**Dataset records:**
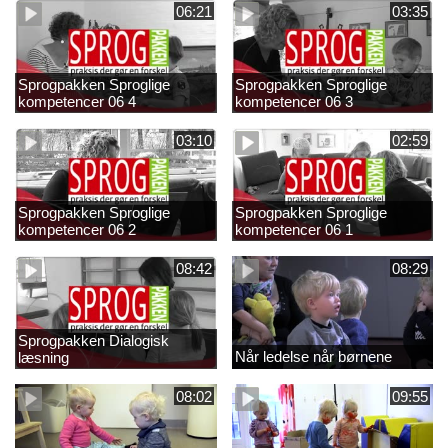
06:21
03:35
Sprogpakken Sproglige
Sprogpakken Sproglige
kompetencer 06 4
kompetencer 06 3
03:10
02:59
Sprogpakken Sproglige
Sprogpakken Sproglige
kompetencer 06 2
kompetencer 06 1
08:42
08:29
Sprogpakken Dialogisk
Når ledelse når børnene
læsning
08:02
09:55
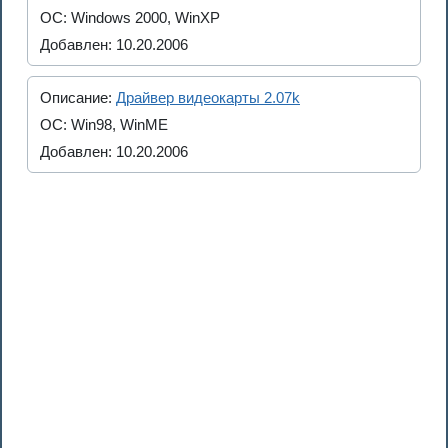
ОС: Windows 2000, WinXP
Добавлен: 10.20.2006
Описание:
Драйвер видеокарты 2.07k
ОС: Win98, WinME
Добавлен: 10.20.2006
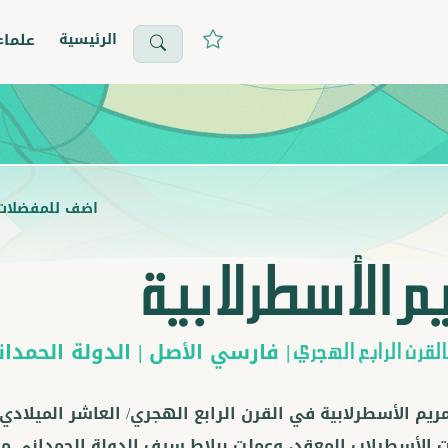
الرئيسية
علماء
اضف للمفضلات
م الأسطرلابية
|
فارسي
الأصل |
الدولة الحمدان
لقرن الرابع الهجري
يم الأسطرلابية في القرن الرابع الهجري/ العاشر الميلادي 
 الأسطرلاب المعقد، وعملت ببلاط سيف الدولة الحمداني 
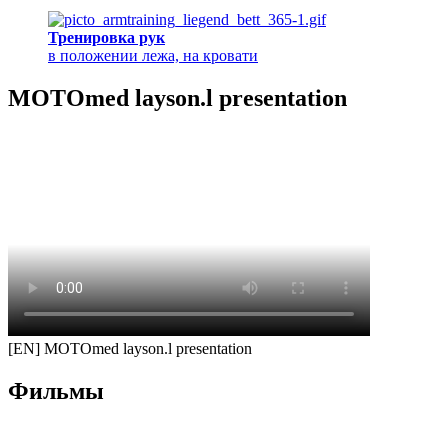
Тренировка рук
в положении лежа, на кровати
MOTOmed layson.l presentation
[EN] MOTOmed layson.l presentation
Фильмы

**What you have to do:** For each line above that contains the word "layson", give the line as it is written.

**Response:**
MOTOmed layson.l presentation
[EN] MOTOmed layson.l presentation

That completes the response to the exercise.